Monday, October 31, 2005

Boo!

Happy Halloween. Quicky caption contest, best one wins.


I'll start: "Ask your doctor about early signs of osteoporosis."

11 comments:

Chris Johnson said...

Daves nightmare everynight for 1 year for not showing up at the Halloween party Saturday night!!

You have been cursed!

Anonymous said...

"Older gentleman seeking somebody to go out with. Tired of dating – just don’t have the stomach for it anymore. Easygoing - nothing gets under my skin. People tell me I am a dead ringer for Napoleon Boneaparte. Must like music – I play trombone in a band. Let me tickle your funny bone!"

Anonymous said...

"Heh heh... he said boner. Heh heh."

Lee Ann said...

I know, I am shallow, you can see right through me!

Huw said...

Good oral hygiene helps you maintain a nice smile and keeps your teeth white, well into your senior years.

Anonymous said...

Asked about the outcome of her latest plastic surgery, Joan Rivers withheld comment.

Spinning Girl said...

Can I patella you a joke?
Come on, it's pretty humerus.

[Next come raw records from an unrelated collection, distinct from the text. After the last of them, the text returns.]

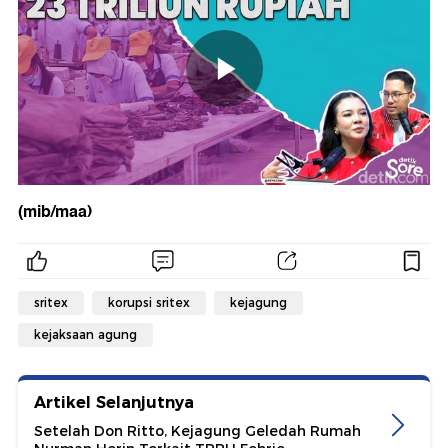
(mib/maa)
sritex
korupsi sritex
kejagung
kejaksaan agung
Artikel Selanjutnya
Setelah Don Ritto, Kejagung Geledah Rumah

You'll like it.

Kim Leslie said...

Good Eeeevening, Mr. Libby. Let me show you to your cell. Can I call you Scooter?

Me! said...

What anorexic celebrities strive to look like

Bottle Rocket Fire Alarm said...

"Atkins can work for you, too!"

"Shoe polish. Yeah! I'd be pale and dusty without it."

Weary Hag said...

As fate would have it, poparozzi were on hand the day they told Karen Carpenter to quit singing "We've Only Just Begun" in heaven.